Symbols, legends, fixture schedules, homeruns, keynotes — that is a lot of cross-referencing for every device on every sheet, and it is exactly the kind of careful, repetitive reading where attention slips on hour six of a takeoff. Pilars reads the legend and the schedules for you: it interprets the symbols on the set you uploaded, ties each fixture tag to its schedule row, follows the homeruns and surfaces the keynotes — so you spend your time reviewing the count instead of decoding the drawing. It is automated, cloud-based, covers every trade, and is priced at a flat $100 per trade with no per-seat fees.

You still make the calls. Pilars just does the decoding first, then hands you a count you can check against your own eye.

Questions estimators actually ask

Are electrical plan symbols standardized?

Loosely. Most symbols trace back to common conventions, but every firm tweaks them. The legend printed on the set you are bidding always overrides any general chart — read it first, every time.
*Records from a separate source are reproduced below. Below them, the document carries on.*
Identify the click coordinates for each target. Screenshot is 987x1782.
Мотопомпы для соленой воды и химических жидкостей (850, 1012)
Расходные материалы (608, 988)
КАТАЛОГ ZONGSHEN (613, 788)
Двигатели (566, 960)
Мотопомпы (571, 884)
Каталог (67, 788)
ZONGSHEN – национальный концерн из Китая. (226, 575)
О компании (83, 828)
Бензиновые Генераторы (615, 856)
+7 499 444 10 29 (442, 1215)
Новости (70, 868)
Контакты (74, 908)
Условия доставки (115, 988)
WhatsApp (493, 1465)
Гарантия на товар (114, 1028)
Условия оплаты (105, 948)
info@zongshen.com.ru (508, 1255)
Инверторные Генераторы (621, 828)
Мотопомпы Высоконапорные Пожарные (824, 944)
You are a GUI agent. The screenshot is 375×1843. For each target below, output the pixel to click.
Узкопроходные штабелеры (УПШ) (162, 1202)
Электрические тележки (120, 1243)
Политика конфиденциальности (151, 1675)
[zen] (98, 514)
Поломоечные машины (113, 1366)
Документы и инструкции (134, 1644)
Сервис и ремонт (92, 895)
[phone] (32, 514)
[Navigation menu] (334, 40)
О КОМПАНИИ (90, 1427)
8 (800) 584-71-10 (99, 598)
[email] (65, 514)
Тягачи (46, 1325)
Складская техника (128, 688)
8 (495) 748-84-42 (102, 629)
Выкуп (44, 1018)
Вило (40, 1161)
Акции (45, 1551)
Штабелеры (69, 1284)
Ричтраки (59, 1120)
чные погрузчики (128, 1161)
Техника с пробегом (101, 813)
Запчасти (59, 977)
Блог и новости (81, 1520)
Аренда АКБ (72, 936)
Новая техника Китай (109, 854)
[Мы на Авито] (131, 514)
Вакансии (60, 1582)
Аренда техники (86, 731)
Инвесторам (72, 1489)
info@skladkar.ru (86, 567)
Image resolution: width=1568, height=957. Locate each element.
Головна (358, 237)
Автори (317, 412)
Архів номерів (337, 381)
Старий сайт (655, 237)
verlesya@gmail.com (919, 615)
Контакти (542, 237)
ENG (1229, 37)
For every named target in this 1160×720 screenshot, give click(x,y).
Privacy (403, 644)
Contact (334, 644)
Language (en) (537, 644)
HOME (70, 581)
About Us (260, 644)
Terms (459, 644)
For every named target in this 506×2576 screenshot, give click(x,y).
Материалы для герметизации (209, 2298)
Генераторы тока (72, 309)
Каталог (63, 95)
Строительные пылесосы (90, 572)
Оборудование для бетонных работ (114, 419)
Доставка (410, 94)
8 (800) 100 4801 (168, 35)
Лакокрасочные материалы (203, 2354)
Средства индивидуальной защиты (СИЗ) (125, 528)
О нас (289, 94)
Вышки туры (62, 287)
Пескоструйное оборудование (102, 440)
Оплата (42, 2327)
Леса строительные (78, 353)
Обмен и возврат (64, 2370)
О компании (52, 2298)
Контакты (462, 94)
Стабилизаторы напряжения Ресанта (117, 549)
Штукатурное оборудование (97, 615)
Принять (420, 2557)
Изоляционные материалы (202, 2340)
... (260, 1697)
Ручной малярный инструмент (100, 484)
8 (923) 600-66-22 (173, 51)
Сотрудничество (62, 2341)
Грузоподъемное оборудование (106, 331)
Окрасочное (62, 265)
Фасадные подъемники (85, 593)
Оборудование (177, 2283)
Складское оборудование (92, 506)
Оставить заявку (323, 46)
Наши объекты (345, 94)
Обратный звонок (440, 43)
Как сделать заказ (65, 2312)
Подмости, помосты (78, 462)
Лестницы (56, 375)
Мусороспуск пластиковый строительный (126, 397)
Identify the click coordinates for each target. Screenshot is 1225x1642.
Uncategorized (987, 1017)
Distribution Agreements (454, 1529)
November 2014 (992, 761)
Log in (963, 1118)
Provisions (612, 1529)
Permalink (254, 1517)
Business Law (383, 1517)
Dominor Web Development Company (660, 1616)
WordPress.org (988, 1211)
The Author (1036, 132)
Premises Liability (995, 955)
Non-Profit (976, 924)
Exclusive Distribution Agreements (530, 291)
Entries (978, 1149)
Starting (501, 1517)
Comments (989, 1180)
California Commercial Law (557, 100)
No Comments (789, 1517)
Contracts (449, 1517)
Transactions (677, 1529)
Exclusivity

What does an S with a number next to a switch mean?

The number tells you the switch type: S is single-pole, S3 is a three-way, S4 is a four-way, and SD is a dimmer. Subscripts and letters can also tie a switch to the fixtures it controls.

How do I tell a GFCI receptacle from a normal one?

A standard duplex receptacle is a circle with two parallel lines. A GFCI is usually the same symbol with the letters GFCI or GFI noted beside it, or a special hatched fill defined in the legend.

What is the arrow coming off a device on the plan?

That is a homerun: it shows the circuit running back to the panel. The tick marks count conductors and the note identifies the panel and circuit number, which drives your wire and conduit counts.

Do I count from the symbol or the fixture schedule?

You count the symbols on the plan, then use the fixture schedule to learn what each type tag actually is — wattage, voltage, mounting and the catalog number you price against.